The Federal Home Loan Bank Board and the National Credit Union Administration are instituting regulations aimed at increasing the amount of mortgage funds available for low- and moderate-income homebuyers.

Starting in a month, the bank board will allow federal savings and loan associations to service loans made by public housing corporations and private non-profit organizations. Under present law S&Ls are allowed, with few exceptions, to service only those loans they own outright or in part.

The organizations for which S&Ls may service loans must have as their sole objective direct or indirect providing of housing services, including financing, particularly for families of low or moderate income.

The action followed a decision by the bank board to allow S&Ls in Pittsburgh to participate in that city's home improvement program. Ten S&Ls and three banks there have agreed to originate and service $14 million in FHA Title I loans, which will then be repurchased by Pittsburgh's Urban Redevelopment Authority.

The financial institutions will provide 3 percent home improvements loans to homeowners will annual incomes of no more than $13,750. The loans will be subsidized by community development funds. Those in the $13,750 to $25,000 income bracket will be eligible for non-subsidized loans at 8 percent. The money will be raised by issuing revenue bonds.

The credit union administration is allowing federal credit unions to sell mortgages on the secondary market. It authorizes sales to the Federal National Mortgage Association, the Government National Mortgage Association, the Federal Home Loan Mortgage Corp. as well as federal, state and local housing agencies.
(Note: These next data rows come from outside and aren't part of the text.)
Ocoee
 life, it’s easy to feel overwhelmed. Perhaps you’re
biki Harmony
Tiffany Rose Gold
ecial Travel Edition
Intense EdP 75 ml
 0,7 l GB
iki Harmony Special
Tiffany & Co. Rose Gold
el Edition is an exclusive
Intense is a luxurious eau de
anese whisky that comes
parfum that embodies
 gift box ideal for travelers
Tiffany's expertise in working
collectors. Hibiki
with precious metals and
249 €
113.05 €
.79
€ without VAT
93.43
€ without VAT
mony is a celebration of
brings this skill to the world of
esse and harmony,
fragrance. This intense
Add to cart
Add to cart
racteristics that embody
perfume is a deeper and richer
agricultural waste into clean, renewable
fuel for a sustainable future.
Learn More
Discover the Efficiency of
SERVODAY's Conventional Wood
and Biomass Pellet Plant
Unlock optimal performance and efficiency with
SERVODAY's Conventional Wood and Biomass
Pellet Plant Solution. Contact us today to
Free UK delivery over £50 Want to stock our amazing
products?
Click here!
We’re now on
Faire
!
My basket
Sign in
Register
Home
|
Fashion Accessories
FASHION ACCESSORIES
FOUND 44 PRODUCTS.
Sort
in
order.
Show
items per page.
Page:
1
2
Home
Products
The purpose of the action is to allow credit unions expanded lending capabilities. In this way, NCUA reasoned, persons of low and moderate means, who in the past have not been able to obtain mortgages, will find a source of available funds from their credit union.
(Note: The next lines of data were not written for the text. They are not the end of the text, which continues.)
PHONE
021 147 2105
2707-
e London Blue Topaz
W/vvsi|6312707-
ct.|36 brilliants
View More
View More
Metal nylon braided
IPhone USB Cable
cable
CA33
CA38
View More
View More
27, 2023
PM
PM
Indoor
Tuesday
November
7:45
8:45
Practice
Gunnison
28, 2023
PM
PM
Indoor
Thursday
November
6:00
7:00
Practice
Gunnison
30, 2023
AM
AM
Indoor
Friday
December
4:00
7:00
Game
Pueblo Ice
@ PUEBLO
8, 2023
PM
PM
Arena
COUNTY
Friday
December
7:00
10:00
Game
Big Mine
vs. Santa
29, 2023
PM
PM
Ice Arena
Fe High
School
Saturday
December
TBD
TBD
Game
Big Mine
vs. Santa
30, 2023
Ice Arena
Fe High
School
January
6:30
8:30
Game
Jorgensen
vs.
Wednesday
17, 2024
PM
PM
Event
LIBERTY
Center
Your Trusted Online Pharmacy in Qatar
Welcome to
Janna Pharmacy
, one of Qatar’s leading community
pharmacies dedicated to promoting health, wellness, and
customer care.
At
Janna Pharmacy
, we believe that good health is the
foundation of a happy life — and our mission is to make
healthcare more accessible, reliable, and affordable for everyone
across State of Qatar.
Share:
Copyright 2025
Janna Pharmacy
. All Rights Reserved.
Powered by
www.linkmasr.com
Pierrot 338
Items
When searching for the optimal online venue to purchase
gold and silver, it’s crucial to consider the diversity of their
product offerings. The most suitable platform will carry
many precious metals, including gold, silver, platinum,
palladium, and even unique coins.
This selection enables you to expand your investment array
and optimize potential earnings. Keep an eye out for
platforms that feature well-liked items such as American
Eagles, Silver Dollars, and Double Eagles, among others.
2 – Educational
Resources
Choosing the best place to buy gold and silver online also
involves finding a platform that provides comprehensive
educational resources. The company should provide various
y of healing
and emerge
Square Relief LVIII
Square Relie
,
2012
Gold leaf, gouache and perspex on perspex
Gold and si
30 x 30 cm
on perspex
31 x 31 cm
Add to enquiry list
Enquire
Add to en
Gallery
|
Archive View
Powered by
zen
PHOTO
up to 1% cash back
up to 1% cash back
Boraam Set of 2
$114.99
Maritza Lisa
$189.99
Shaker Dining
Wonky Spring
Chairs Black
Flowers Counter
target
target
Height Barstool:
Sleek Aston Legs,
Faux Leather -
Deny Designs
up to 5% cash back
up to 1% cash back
Credit unions, like savings and loans, have had to curtail lending during the current mortgage crunch because demand has been so heavy. NCUA administrator Lawrence Connell noted recently that loans outstanding had expanded by an estimated $5.3 billion by the end of June, compared with a $3.9 billion increase in savings. Borrowing increased to meet excess loan demand of $1.4 billion.
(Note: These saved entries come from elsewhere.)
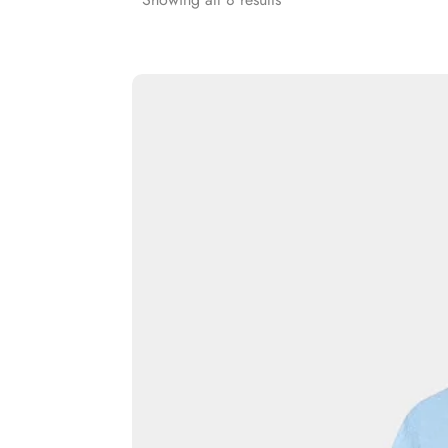
Rash Guards
Compression T-Shirts
Sports Polos
Swimsuits & Trunks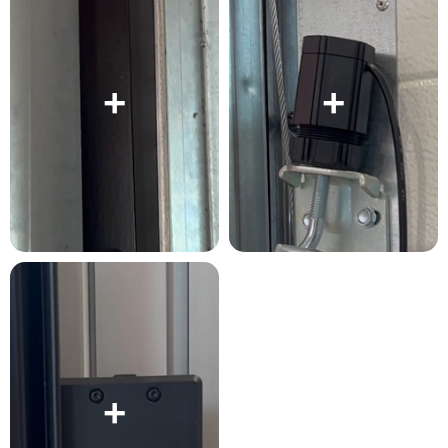
+
+
+
+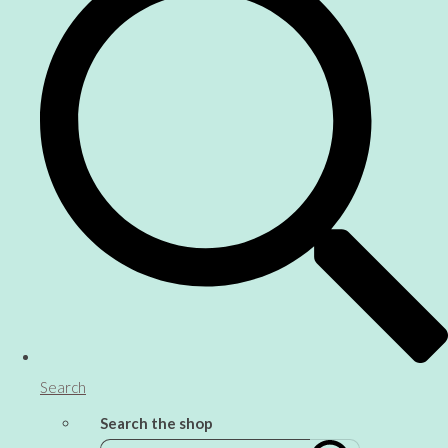
Search
Search the shop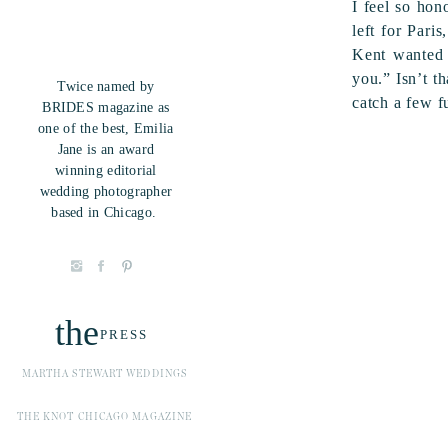
I feel so hon
left for Pari
Kent wanted 
you.” Isn’t t
Twice named by
catch a few fu
BRIDES magazine as
one of the best, Emilia
Jane is an award
winning editorial
wedding photographer
based in Chicago.
the
PRESS
MARTHA STEWART WEDDINGS
THE KNOT CHICAGO MAGAZINE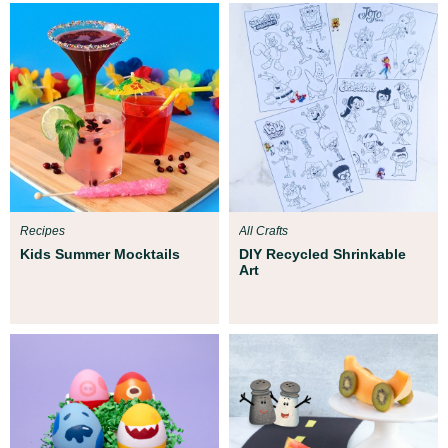
Recipes
All Crafts
Kids Summer Mocktails
DIY Recycled Shrinkable
Art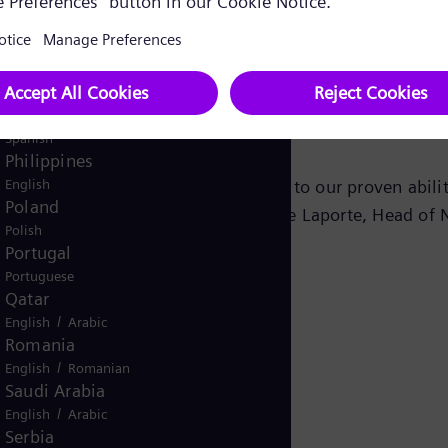
tal Value Add program,” said Arja Talakar, Senior Vice 
Pakistan
/
English
Urdu
Panama
Spanish
successful supply of compressor trains for other Saudi A
Peru
Spanish
Philippines
English
 this order, which we believe is due to our proven abil
Poland
 lower life cycle costs,” added Patrice Laporte, Head of
Polish
Portugal
Portuguese
Qatar
/
English
Arabic
Romania
/
English
Romanian
Saudi Arabia
/
English
Arabic
Serbia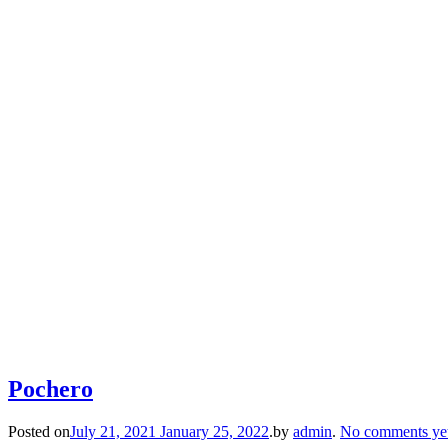
Pochero
Posted on
July 21, 2021
January 25, 2022
.
by
admin
.
No comments ye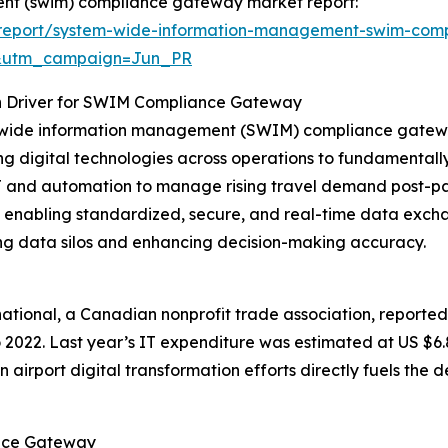
ent (swim) compliance gateway market report:
/report/system-wide-information-management-swim-com
&utm_campaign=Jun_PR
th Driver for SWIM Compliance Gateway
m-wide information management (SWIM) compliance gateway
ting digital technologies across operations to fundamental
n IT and automation to manage rising travel demand post-
by enabling standardized, secure, and real-time data ex
ng data silos and enhancing decision-making accuracy.
rnational, a Canadian nonprofit trade association, reported
 2022. Last year’s IT expenditure was estimated at US $6.8 
ise in airport digital transformation efforts directly fuels
ance Gateway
To assist federal credit unions in obtaining funds, legislation has been introduced to establish a central liquidity facility, or a central bank for credit unions. The bill would provide the facility with a total financing capability of $2 billion to $3 billion, although NCUA estimates that actual lending over the next five years would not exceed $300 million a year.

Federal credit unions have increased their size dramatically during this decade; their assets now total $54 billion.